In 2020, guitar expert John Stubbings released a limited-edition book on the American acoustic guitar that sold out in days. Now, The Devil Is in It returns with additional research and subject matter for a new generation of readers. Stubbings traveled the country and met with guitar makers, players, collectors, and historians to unravel the long and rich history of the acoustic guitar, its evolution, and the music it has made over the last hundred years.

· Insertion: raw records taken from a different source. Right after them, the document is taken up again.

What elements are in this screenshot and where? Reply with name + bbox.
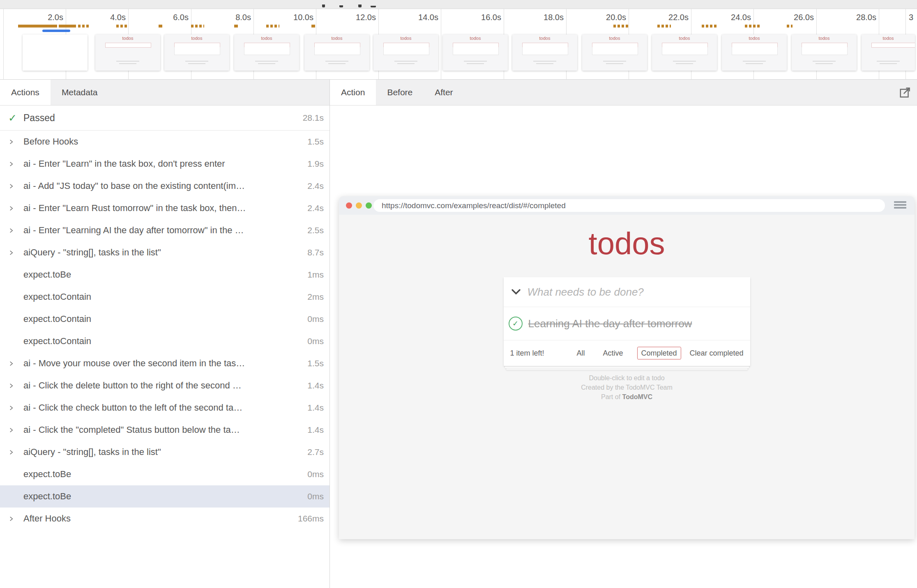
action-row-label: ai - Click the check button to the left … bbox=[23, 402, 302, 413]
timeline-tick-label: 24.0s bbox=[731, 13, 751, 22]
thumbnail-footnote-line bbox=[185, 61, 208, 62]
thumbnail-list-box bbox=[732, 47, 778, 55]
row-expand-chevron[interactable] bbox=[8, 139, 23, 145]
filmstrip-thumbnail[interactable]: todos bbox=[95, 34, 160, 71]
action-row[interactable]: ai - Enter "Learning AI the day after to… bbox=[0, 219, 329, 241]
action-activity-bar bbox=[116, 25, 129, 28]
snapshot-panel: Action Before After bbox=[330, 80, 917, 588]
action-row-label: expect.toContain bbox=[23, 292, 302, 302]
action-row-duration: 1.5s bbox=[307, 358, 324, 368]
row-expand-chevron[interactable] bbox=[8, 383, 23, 389]
filmstrip-thumbnail[interactable]: todos bbox=[582, 34, 647, 71]
filmstrip-thumbnail[interactable]: todos bbox=[304, 34, 369, 71]
filter-completed: Completed bbox=[637, 347, 681, 360]
timeline-tick-label: 10.0s bbox=[293, 13, 313, 22]
filmstrip-thumbnail[interactable]: todos bbox=[652, 34, 717, 71]
action-activity-bar bbox=[191, 25, 204, 28]
action-row[interactable]: expect.toBe0ms bbox=[0, 485, 329, 508]
action-row[interactable]: ai - Move your mouse over the second ite… bbox=[0, 352, 329, 374]
thumbnail-footnote-line bbox=[328, 63, 346, 64]
filmstrip-thumbnail[interactable]: todos bbox=[512, 34, 577, 71]
clipped-title-glyph bbox=[322, 5, 325, 7]
filmstrip-thumbnail[interactable]: todos bbox=[164, 34, 229, 71]
row-expand-chevron[interactable] bbox=[8, 205, 23, 211]
tab-after-label: After bbox=[435, 87, 453, 97]
action-row[interactable]: ai - Click the "completed" Status button… bbox=[0, 419, 329, 441]
action-row[interactable]: expect.toContain0ms bbox=[0, 308, 329, 330]
row-expand-chevron[interactable] bbox=[8, 183, 23, 189]
filmstrip-thumbnail[interactable] bbox=[23, 34, 88, 71]
thumbnail-list-box bbox=[174, 47, 220, 55]
filmstrip-thumbnail[interactable]: todos bbox=[443, 34, 508, 71]
timeline-tick-label-clipped: 3 bbox=[909, 13, 913, 22]
todo-info-line: Created by the TodoMVC Team bbox=[339, 383, 915, 392]
filmstrip-thumbnail[interactable]: todos bbox=[862, 34, 915, 71]
thumbnail-footnote-line bbox=[880, 63, 897, 64]
tab-before[interactable]: Before bbox=[376, 80, 424, 105]
thumbnail-input-box bbox=[105, 43, 151, 48]
timeline[interactable]: 2.0s4.0s6.0s8.0s10.0s12.0s14.0s16.0s18.0… bbox=[0, 9, 917, 80]
thumbnail-list-box bbox=[314, 47, 360, 55]
thumbnail-todos-title: todos bbox=[373, 36, 438, 41]
new-todo-row: What needs to be done? bbox=[504, 277, 750, 307]
tab-action[interactable]: Action bbox=[330, 80, 376, 105]
filmstrip-thumbnail[interactable]: todos bbox=[234, 34, 299, 71]
row-expand-chevron[interactable] bbox=[8, 405, 23, 411]
action-row-label: ai - Enter "Learn" in the task box, don'… bbox=[23, 158, 302, 169]
test-status-label: Passed bbox=[23, 113, 303, 124]
action-row[interactable]: ai - Enter "Learn Rust tomorrow" in the … bbox=[0, 197, 329, 219]
todo-check-icon: ✓ bbox=[509, 317, 523, 331]
action-row[interactable]: expect.toContain2ms bbox=[0, 286, 329, 308]
action-row-duration: 0ms bbox=[307, 469, 324, 479]
row-expand-chevron[interactable] bbox=[8, 250, 23, 256]
check-icon: ✓ bbox=[8, 112, 23, 124]
timeline-tick-label: 18.0s bbox=[544, 13, 564, 22]
action-row[interactable]: After Hooks166ms bbox=[0, 508, 329, 530]
thumbnail-input-box bbox=[871, 43, 915, 48]
filmstrip-thumbnail[interactable]: todos bbox=[722, 34, 787, 71]
action-row[interactable]: aiQuery - "string[], tasks in the list"2… bbox=[0, 441, 329, 463]
action-row[interactable]: expect.toBe1ms bbox=[0, 264, 329, 286]
row-expand-chevron[interactable] bbox=[8, 427, 23, 433]
trace-viewer-window: 2.0s4.0s6.0s8.0s10.0s12.0s14.0s16.0s18.0… bbox=[0, 0, 917, 588]
snapshot-content: https://todomvc.com/examples/react/dist/… bbox=[330, 106, 917, 588]
thumbnail-footnote-line bbox=[116, 61, 139, 62]
tab-after[interactable]: After bbox=[424, 80, 464, 105]
row-expand-chevron[interactable] bbox=[8, 361, 23, 367]
test-status-row: ✓ Passed 28.1s bbox=[0, 106, 329, 131]
thumbnail-footnote-line bbox=[746, 63, 763, 64]
timeline-tick-label: 4.0s bbox=[110, 13, 126, 22]
browser-screenshot[interactable]: https://todomvc.com/examples/react/dist/… bbox=[339, 196, 915, 539]
action-row-duration: 2.7s bbox=[307, 447, 324, 457]
action-row-duration: 1.4s bbox=[307, 403, 324, 413]
traffic-light-zoom-icon bbox=[366, 202, 372, 209]
filmstrip-thumbnail[interactable]: todos bbox=[373, 34, 438, 71]
tab-metadata[interactable]: Metadata bbox=[51, 80, 109, 105]
row-expand-chevron[interactable] bbox=[8, 227, 23, 234]
action-row[interactable]: expect.toContain0ms bbox=[0, 330, 329, 352]
row-expand-chevron[interactable] bbox=[8, 449, 23, 455]
thumbnail-todos-title: todos bbox=[652, 36, 717, 41]
action-activity-bar bbox=[311, 25, 315, 28]
action-row[interactable]: ai - Click the delete button to the righ… bbox=[0, 374, 329, 397]
action-row[interactable]: Before Hooks1.5s bbox=[0, 131, 329, 153]
action-row[interactable]: aiQuery - "string[], tasks in the list"8… bbox=[0, 241, 329, 264]
chevron-right-icon bbox=[8, 205, 14, 211]
chevron-right-icon bbox=[8, 227, 14, 234]
filmstrip-thumbnail[interactable]: todos bbox=[792, 34, 857, 71]
action-row[interactable]: ai - Click the check button to the left … bbox=[0, 397, 329, 419]
open-snapshot-icon[interactable] bbox=[899, 86, 911, 99]
thumbnail-footnote-line bbox=[743, 61, 766, 62]
chevron-right-icon bbox=[8, 405, 14, 411]
action-row[interactable]: expect.toBe0ms bbox=[0, 463, 329, 485]
row-expand-chevron[interactable] bbox=[8, 516, 23, 522]
clipped-title-glyph bbox=[339, 5, 343, 7]
tab-actions[interactable]: Actions bbox=[0, 80, 51, 105]
action-row-duration: 1.5s bbox=[307, 137, 324, 147]
timeline-tick-label: 12.0s bbox=[356, 13, 376, 22]
toggle-all-chevron-down-icon bbox=[511, 289, 521, 295]
row-expand-chevron[interactable] bbox=[8, 161, 23, 167]
action-row[interactable]: ai - Add "JS today" to base on the exist… bbox=[0, 175, 329, 197]
action-row-label: expect.toBe bbox=[23, 469, 302, 480]
action-row[interactable]: ai - Enter "Learn" in the task box, don'… bbox=[0, 153, 329, 175]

Starting with the eighteenth-century European classical guitar, luthiers altered the instrument, changing the way musicians played them, and in turn the music they made. This slow but steady transformation created the iconic American flat-top that became influential across genres and rooted itself in cultural significance. The guitar developed from an obscure instrument into a superstar of the musical world, rivaling then overshadowing its competition. Tied to artists from Gillian Welch and Tracy Chapman to Taylor Swift and Ed Sheeran, the acoustic guitar maintains its eminence in American music and culture. The story of an alluring instrument that shaped the music of the twentieth century, The Devil Is in It is a must-read for lovers of the acoustic guitar and the music it has made.
I enjoyed it. It was slow at times, and a bit dry, but also genuinely fascinating. I did find the lack of Grateful Dead a glaring omission.
There’s a running narrative throughout the book about the evolution of American acoustic guitar music: the movement from banjos, fiddles, and mandolins into the guitar; the transition to electric instruments; and the recurring return back to acoustic roots. The popularity of the instrument ebbs and flows with time and society, but it remains a lynchpin of American music.
The Dead story fits seamlessly into that narrative. Jerry Garcia toured the U.S. making field recordings of bluegrass music. Bob Weir met Jerry while Garcia was teaching banjo. The Dead began as Mother McCree’s Uptown Jug Champions, playing traditional music. They went electric and psychedelic, but they never stopped playing traditional songs, country songs, and songs written for and performed on acoustic instruments.
They pushed the envelope on what psychedelic music could be, then returned to acoustic instruments for Workingman’s Dead and American Beauty in 1970. This broader narrative of electrified folkies returning to acoustic roots spans several chapters, and yet there is barely a mention of them. The band played dozens of shows in the 1970s with acoustic first sets, and did the same again in 1980.
Then there are the side projects: Old & In the Way, Jerry’s acoustic shows with John Kahn on bass near the end of his life, and loose sessions like The Pizza Tapes with David Grisman and Tony Rice.
Yeah, I’m a nerd and a Deadhead and should probably touch grass. But the Dead fit the book’s overall theme so perfectly that I was surprised to find them missing.
As much music and cultural history as it is about the instrument itself, this book is a fascinating and comprehensive look at the acoustic guitar. The writing is superb, especially since it could have easily been dry or focused on facts at the expense of story. I’m very glad I found this.